Jonas: Irgendwann hat man in der deutschen Szene alle wirklich guten Debattierer schon mal gesehen, natürlich kommen immer wieder neue Leute dazu, aber auf einem Turnier plötzlich ganz viele unbekannte Teams zu sehen, die mindestens genauso gut debattieren, wie man selbst, das ist schon eine spannende Sache. Der Stil ist im internationalen Debattieren oft aggressiv, aber meist höflich, mir gefällt das sehr gut. Und endlich muss man nicht mehr befürchten, dass jemand anfängt aus dem Grundgesetz zu zitieren.

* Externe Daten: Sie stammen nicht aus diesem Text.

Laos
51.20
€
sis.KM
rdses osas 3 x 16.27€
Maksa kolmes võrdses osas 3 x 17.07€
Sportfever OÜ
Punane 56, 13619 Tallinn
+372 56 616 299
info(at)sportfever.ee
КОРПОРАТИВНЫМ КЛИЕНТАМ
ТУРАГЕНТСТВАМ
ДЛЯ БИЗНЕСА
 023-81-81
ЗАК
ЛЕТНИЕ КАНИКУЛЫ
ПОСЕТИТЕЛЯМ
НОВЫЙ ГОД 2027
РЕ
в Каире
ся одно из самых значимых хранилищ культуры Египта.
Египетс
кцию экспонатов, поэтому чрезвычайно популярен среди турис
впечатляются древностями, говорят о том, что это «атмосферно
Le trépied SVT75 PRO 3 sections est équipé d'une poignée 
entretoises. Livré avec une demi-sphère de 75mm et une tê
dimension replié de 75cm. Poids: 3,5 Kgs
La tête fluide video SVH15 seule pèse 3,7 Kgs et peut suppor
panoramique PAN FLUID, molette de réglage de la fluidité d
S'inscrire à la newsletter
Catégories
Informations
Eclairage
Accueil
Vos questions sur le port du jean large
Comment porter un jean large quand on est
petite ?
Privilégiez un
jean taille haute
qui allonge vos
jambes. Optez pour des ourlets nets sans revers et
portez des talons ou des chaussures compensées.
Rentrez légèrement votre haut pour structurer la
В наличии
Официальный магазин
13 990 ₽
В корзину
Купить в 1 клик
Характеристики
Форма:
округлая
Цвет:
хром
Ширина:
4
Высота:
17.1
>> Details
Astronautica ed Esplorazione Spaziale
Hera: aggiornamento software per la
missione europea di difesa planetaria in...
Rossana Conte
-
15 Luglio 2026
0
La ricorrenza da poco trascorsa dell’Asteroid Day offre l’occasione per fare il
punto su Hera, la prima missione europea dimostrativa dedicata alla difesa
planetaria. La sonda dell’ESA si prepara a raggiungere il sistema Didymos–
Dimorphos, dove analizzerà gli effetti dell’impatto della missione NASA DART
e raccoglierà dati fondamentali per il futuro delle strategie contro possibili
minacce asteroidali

Achte Minute: Habt Ihr einen Tipp für Neulinge im internationalen Debattieren?
Niels: Das internationale Debattieren ist oft sehr stark von einem utilitaristischen Argumentationskalkül geprägt, das heißt, oft gewinnt das Team, welches mehr „Schäden“ durch die Haltung der Gegenseite erklären kann und mehr Schäden auf der eigenen Seite lösen kann. Es ist also besonders wichtig, die Mechanismen der Debatte möglichst detailliert darzustellen und zu erklären, wie die eigene oder die andere Maßnahme diese Mechanismen verändert. Dafür bedarf es manchmal ein wenig Kreativität, insbesondere wenn man nicht so genau über das Thema Bescheid weiß. Oft hilft dann eine Akteuranalyse: Wie werden sich die Handlungsanreize für welche Gruppen ändern, welche Auswirkung wird ihre veränderte Handlungsweise haben, warum ist der entstandene Schaden der wichtigste Schaden. Der internationalen Szene fehlt es leider ein wenig an nicht-utilitaristischer Argumentation, wir haben diese trotzdem in unserem Viertelfinale gebracht und sind damit ganz gut gefahren. Dabei geht es oft darum, gewisse Individualrechte als so fundamental für unsere Menschheit und Würde darzustellen, dass sie nicht Teil eines „utlilitarian calculus“ werden dürfen.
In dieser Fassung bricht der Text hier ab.